En la cuna
El dolor de María Galiana al perder a su bebé de muerte súbita: "En esa época nos educaban en la renuncia, me conformé"
María Galiana recuerda cómo su segundo hijo murió a los pocos meses de muerte súbita en la cuna. Un duro golpe que, según explica, en esa época se tomaba de una forma más natural, ya que las mujeres tenían hasta ocho hijos.
María Galiana recuerda con Aimar Bretos en La Noche de Aimar cómo su marido la apoyó en todo momento, incluso, cuando decidió pedirse una excedencia para hacer un pequeño papel en Madrid teniendo cinco hijos. "Amigos mios que me han dicho, 'qué pena que se haya muerto quien más disfrutaba con tus éxitos", destaca María Galiana en este vídeo, donde Aimar Bretos señala que es una bonita frase.
Un emotivo momento, que hace que Galiana se emocione al hablar de su marido, Rafael: "Se me saltan las lágrimas". "Solo ver la cara de mi marido cuando me dieron el Goya merecía la pena totalmente", asegura. "He tenido esa suerte, entonces, claro, no he tenido que luchar nada, simplemente he vivido mi vida", destaca la actriz, conocida por interpretar a la abuela Herminia en la serie 'Cuéntame'. Galiana reconoce que echa mucho de menos a Rafael: "Mis amigos me dicen que tengo a mis hijos, pero mis hijos no son mis amigos, fundamentalmente lo que echo de menos es hablar con mi marido".
Uno de los peores momentos que pasó el matrimonio fue la pérdida de uno de sus hijos siendo tan solo un bebé. "Os pasó la peor pesadilla de los padres, la muerte súbita de un bebé en la cuna a los tres meses, ¿cómo se supera eso?", pregunta Aimar Bretos a la actriz, que afirma que "lo aceptas por varias razones".
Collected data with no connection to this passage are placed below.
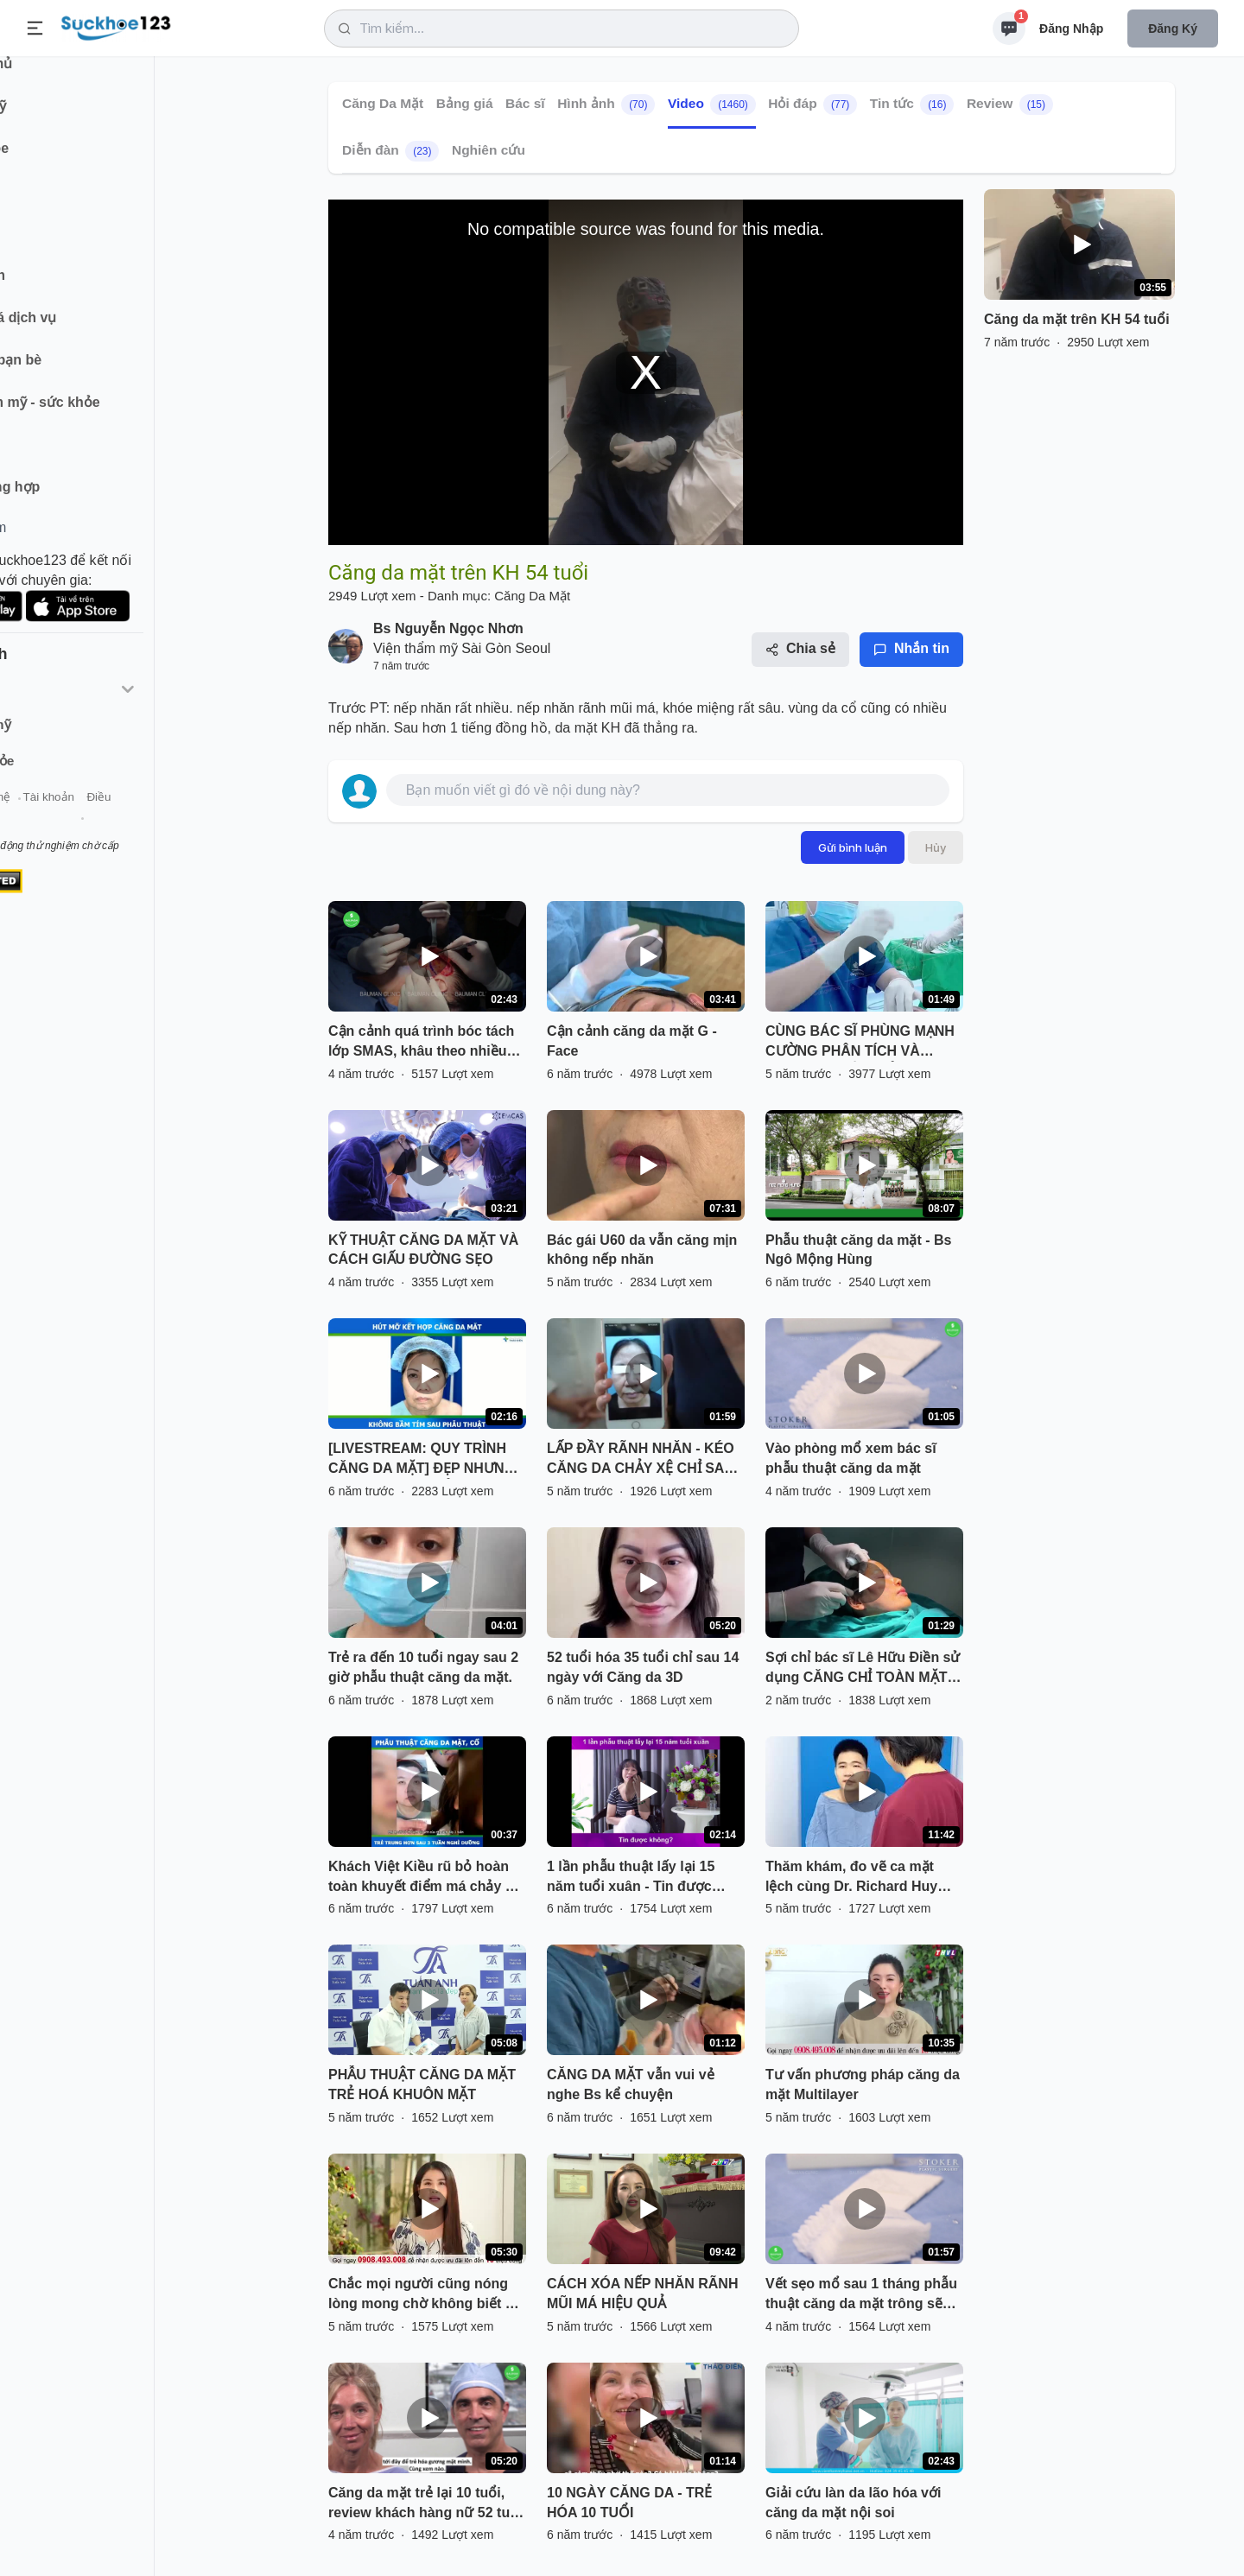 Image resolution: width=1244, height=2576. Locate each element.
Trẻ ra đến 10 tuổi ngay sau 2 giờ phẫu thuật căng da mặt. (423, 1667)
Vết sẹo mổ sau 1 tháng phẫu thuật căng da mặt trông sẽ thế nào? (861, 2295)
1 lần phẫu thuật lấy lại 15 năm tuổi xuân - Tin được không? (630, 1878)
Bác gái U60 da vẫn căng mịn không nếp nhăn (642, 1250)
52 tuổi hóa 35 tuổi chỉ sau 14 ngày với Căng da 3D (643, 1667)
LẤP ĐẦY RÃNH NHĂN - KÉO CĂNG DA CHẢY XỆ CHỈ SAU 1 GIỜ (640, 1460)
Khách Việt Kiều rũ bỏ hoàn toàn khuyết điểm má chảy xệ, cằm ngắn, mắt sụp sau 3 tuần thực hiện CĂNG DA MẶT (426, 1878)
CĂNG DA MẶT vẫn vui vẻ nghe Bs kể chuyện (630, 2084)
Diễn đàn (390, 151)
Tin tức (912, 104)
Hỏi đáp (812, 104)
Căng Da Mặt (382, 103)
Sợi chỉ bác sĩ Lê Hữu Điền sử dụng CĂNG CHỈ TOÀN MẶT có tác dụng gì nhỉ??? (863, 1669)
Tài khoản (153, 819)
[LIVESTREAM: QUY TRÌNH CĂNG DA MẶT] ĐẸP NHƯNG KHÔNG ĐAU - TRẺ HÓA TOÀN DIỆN (421, 1460)
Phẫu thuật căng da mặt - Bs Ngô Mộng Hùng (858, 1250)
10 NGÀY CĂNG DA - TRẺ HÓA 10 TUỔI (629, 2502)
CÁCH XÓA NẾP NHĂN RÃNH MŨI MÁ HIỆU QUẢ (642, 2293)
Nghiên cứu (488, 150)
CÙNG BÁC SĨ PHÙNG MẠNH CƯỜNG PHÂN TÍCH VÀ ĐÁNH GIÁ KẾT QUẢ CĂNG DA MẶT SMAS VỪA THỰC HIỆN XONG (860, 1043)
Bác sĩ (525, 103)
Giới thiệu (40, 819)
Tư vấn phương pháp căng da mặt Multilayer (862, 2084)
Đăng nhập (1071, 28)
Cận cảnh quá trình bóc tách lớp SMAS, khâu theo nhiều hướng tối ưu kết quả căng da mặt (425, 1043)
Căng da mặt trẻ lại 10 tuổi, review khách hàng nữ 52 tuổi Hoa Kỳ (425, 2504)
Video (712, 104)
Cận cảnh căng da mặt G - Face (632, 1041)
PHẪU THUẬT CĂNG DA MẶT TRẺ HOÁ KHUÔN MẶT (422, 2084)
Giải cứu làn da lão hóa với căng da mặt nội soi (853, 2502)
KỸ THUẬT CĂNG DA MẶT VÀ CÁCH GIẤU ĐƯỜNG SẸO (423, 1250)
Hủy (935, 847)
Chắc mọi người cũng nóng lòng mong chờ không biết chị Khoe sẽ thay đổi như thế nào (426, 2295)
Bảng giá (464, 103)
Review (1010, 104)
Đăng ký (1172, 28)
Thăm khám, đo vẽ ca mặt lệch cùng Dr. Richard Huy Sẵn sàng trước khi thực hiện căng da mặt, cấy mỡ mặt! (861, 1878)
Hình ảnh (606, 104)
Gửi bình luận (852, 847)
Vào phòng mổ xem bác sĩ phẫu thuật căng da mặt (850, 1458)
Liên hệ (96, 819)
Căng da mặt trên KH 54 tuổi (1077, 319)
"En mi época tener hijos era lo normal, todos mis amigos, tuvieran la ideología que tuvieran, tenían cuatro, cinco, seis y hasta siete hijos como algo normal", recuerda la actriz, que explica que "cuatro hijos era lo mínimo". "Cuando me murió el niño, que era el segundo, mi abuela, a la que también se le habían muertos dos, me dijo, 'angelitos al cielo, y ropita al arca, hija'".
Y es que María Galiana explica que "era lo que se decía cuando lo normal era decir he tenido siete hijos, me vienen cinco". Es decir, que se muriera algún hijo en una época en la que se tenían tantos era lo normal, por lo que las mujeres eran educadas en la "renuncia" y el "conformismo". "Yo no tenía esa mentalidad, pero lo había escuchado", explica Galiana, que destaca que se le "había educado en la renuncia". "No era la rebeldía que te da de '¿por qué me ha pasado esto a mí?, sino, 'he tenido la mala suerte de que he sido una de las madres que ha perdido un hijo'", explica María Galiana, que recuerda que se conformó: "Esa es la palabra, pensando que tú no tienes por qué ser distinta ni por qué ser elegido para lo bueno, eres para lo bueno y para lo malo, y si te toca lo malo, te tienes que aguantar".
"Es un problema de carácter", asegura la actriz, que explica que la "educaron en esa fortaleza de hacerle frente a las cosas malas".